Finding $τ^{-} → μ^{-}μ^{+}μ^{-}$ Using tensorFlow

This is a real example from CERN competition, hosted on Kaggle (ended Oct 2015). It asks to find $τ → 3μ$ (Lepton flavor violation if detected would indicate new physics beyond the SM). Some of the labeled data are artificially made, but the successful learning models from the competition can be used for real detections. See this technical CERN report.

The 1st place term solution published on the Kaggle blog and the github showed they used "physical intuition + xgboosts + ANN". The tree boost method was used by some winning terms in the last contest (actually xgboosts was popular in many other contest too), which was searching for Higgs boson (ended Sept 2014). Reference "Higgs Boson Discovery with Boosted Trees" and "The Higgs boson machine learning challenge"

This 3-year-old video by David Hogg (NYU) (April 2013) reflects how much things have changed in term of the adoption of ANN in the science community. Thanks to tensorFlow (Google), Torch (NYU, facebook). ANN is a lot easier to use now!

In [3]:
from IPython.display import YouTubeVideo
YouTubeVideo("aA3qdegi8Vw", start=564,end=642, autoplay=0,
             theme="light", color="white", rel=0, 
             height=400, width=500,showinfo=0)
Out[3]:
In [ ]:
'''
My notes on boosting discussed the main difference between tree
bagging (random forest) and tree boosting. Essentially one is
variance reduction and the other increasing accuracy, but prone 
to overfitage.

We can also combine the two 
the following code were copied from 
https://www.kaggle.com/benhamner/flavours-of-physics/
                           rf-xgboost-example/code
'''

from sklearn.ensemble import RandomForestClassifier
import xgboost as xgb

print "Train a Random Forest model"
rf = RandomForestClassifier(n_estimators=100, random_state=1)

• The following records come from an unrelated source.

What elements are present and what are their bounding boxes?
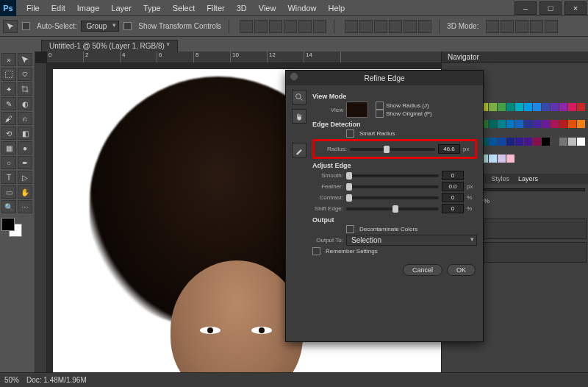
window-close-button[interactable]: × [564, 1, 587, 15]
distribute-icon[interactable] [389, 20, 402, 33]
blur-tool[interactable]: ● [18, 141, 32, 155]
menu-layer[interactable]: Layer [105, 4, 137, 13]
dialog-titlebar[interactable]: Refine Edge [286, 71, 483, 85]
move-tool[interactable] [18, 53, 32, 66]
swatch-color[interactable] [498, 120, 506, 128]
swatch-color[interactable] [498, 138, 506, 146]
menu-3d[interactable]: 3D [231, 4, 253, 13]
swatch-color[interactable] [568, 103, 576, 111]
swatch-color[interactable] [506, 103, 514, 111]
smooth-slider[interactable] [346, 174, 439, 177]
swatch-color[interactable] [524, 138, 532, 146]
auto-select-checkbox[interactable] [22, 22, 30, 30]
expand-icon[interactable]: » [1, 53, 16, 66]
swatch-color[interactable] [506, 155, 514, 163]
swatch-color[interactable] [551, 103, 559, 111]
dialog-close-button[interactable] [290, 73, 298, 80]
marquee-tool[interactable] [1, 68, 16, 81]
mode3d-icon[interactable] [545, 20, 558, 33]
align-icon[interactable] [313, 20, 326, 33]
swatch-color[interactable] [506, 120, 514, 128]
window-maximize-button[interactable]: □ [539, 1, 562, 15]
swatch-color[interactable] [498, 155, 506, 163]
swatch-color[interactable] [506, 138, 514, 146]
radius-slider[interactable] [350, 148, 435, 151]
styles-tab[interactable]: Styles [487, 174, 514, 184]
contrast-slider[interactable] [346, 196, 439, 199]
layers-tab[interactable]: Layers [514, 174, 542, 184]
swatch-color[interactable] [559, 120, 567, 128]
menu-image[interactable]: Image [71, 4, 106, 13]
swatch-color[interactable] [489, 138, 497, 146]
swatch-color[interactable] [542, 138, 550, 146]
mode3d-icon[interactable] [530, 20, 543, 33]
hand-tool[interactable]: ✋ [18, 185, 32, 199]
swatch-color[interactable] [542, 103, 550, 111]
eraser-tool[interactable]: ◧ [18, 127, 32, 140]
swatch-color[interactable] [524, 103, 532, 111]
distribute-icon[interactable] [374, 20, 387, 33]
feather-value[interactable]: 0.0 [442, 182, 464, 191]
swatch-color[interactable] [498, 103, 506, 111]
show-radius-checkbox[interactable] [376, 102, 384, 110]
distribute-icon[interactable] [359, 20, 373, 33]
dialog-refine-brush-tool[interactable] [292, 143, 306, 157]
menu-select[interactable]: Select [167, 4, 201, 13]
radius-value[interactable]: 46.6 [438, 144, 460, 154]
menu-type[interactable]: Type [137, 4, 167, 13]
dialog-zoom-tool[interactable] [292, 90, 306, 104]
swatch-color[interactable] [577, 103, 585, 111]
swatch-color[interactable] [533, 138, 541, 146]
auto-select-dropdown[interactable]: Group [81, 21, 119, 32]
navigator-tab[interactable]: Navigator [442, 52, 588, 63]
ok-button[interactable]: OK [447, 264, 476, 276]
wand-tool[interactable]: ✦ [1, 82, 16, 96]
decontaminate-checkbox[interactable] [346, 225, 354, 233]
swatch-color[interactable] [515, 138, 523, 146]
cancel-button[interactable]: Cancel [403, 264, 442, 276]
swatch-color[interactable] [489, 103, 497, 111]
distribute-icon[interactable] [345, 20, 358, 33]
shift-edge-slider[interactable] [346, 207, 439, 210]
menu-window[interactable]: Window [282, 4, 322, 13]
color-swatch[interactable] [1, 218, 31, 237]
swatch-color[interactable] [577, 138, 585, 146]
remember-checkbox[interactable] [312, 247, 320, 255]
menu-help[interactable]: Help [323, 4, 351, 13]
gradient-tool[interactable]: ▦ [1, 141, 16, 155]
align-icon[interactable] [254, 20, 268, 33]
distribute-icon[interactable] [418, 20, 431, 33]
smart-radius-checkbox[interactable] [346, 129, 354, 138]
smooth-value[interactable]: 0 [442, 171, 464, 180]
swatch-color[interactable] [515, 103, 523, 111]
swatch-color[interactable] [524, 120, 532, 128]
window-minimize-button[interactable]: – [514, 1, 537, 15]
shift-edge-value[interactable]: 0 [442, 204, 464, 213]
dodge-tool[interactable]: ○ [1, 156, 16, 169]
document-tab[interactable]: Untitled-1 @ 50% (Layer 1, RGB/8) * [41, 40, 178, 52]
brush-tool[interactable]: 🖌 [1, 112, 16, 125]
show-original-checkbox[interactable] [376, 110, 384, 118]
swatch-color[interactable] [515, 120, 523, 128]
dialog-hand-tool[interactable] [292, 109, 306, 124]
contrast-value[interactable]: 0 [442, 193, 464, 202]
edit-toolbar[interactable]: ⋯ [18, 200, 32, 213]
swatch-color[interactable] [559, 103, 567, 111]
swatch-color[interactable] [533, 103, 541, 111]
heal-tool[interactable]: ◐ [18, 97, 32, 110]
menu-view[interactable]: View [253, 4, 282, 13]
view-thumbnail[interactable] [346, 102, 368, 118]
swatch-color[interactable] [489, 155, 497, 163]
menu-edit[interactable]: Edit [46, 4, 71, 13]
zoom-tool[interactable]: 🔍 [1, 200, 16, 213]
output-to-select[interactable]: Selection [346, 235, 477, 246]
align-icon[interactable] [269, 20, 282, 33]
swatch-color[interactable] [568, 138, 576, 146]
menu-file[interactable]: File [21, 4, 46, 13]
swatch-color[interactable] [489, 120, 497, 128]
shape-tool[interactable]: ▭ [1, 185, 16, 199]
mode3d-icon[interactable] [501, 20, 514, 33]
mode3d-icon[interactable] [515, 20, 528, 33]
type-tool[interactable]: T [1, 171, 16, 184]
status-zoom[interactable]: 50% [4, 376, 19, 384]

rf.fit(train[features], train["signal"])         
#train[features] are features, 
#train["signal"] = 0/1 labels for back/foreground

print "Train a XGBoost model"
params = {"objective": "binary:logistic",
          "eta": 0.3,
          "max_depth": 5,
          "min_child_weight": 3,
          "silent": 1,
          "subsample": 0.7,
          "colsample_bytree": 0.7,
          "seed": 1}
num_trees=250
gbm = xgb.train(params, xgb.DMatrix(train[features],
                       train["signal"]), num_trees)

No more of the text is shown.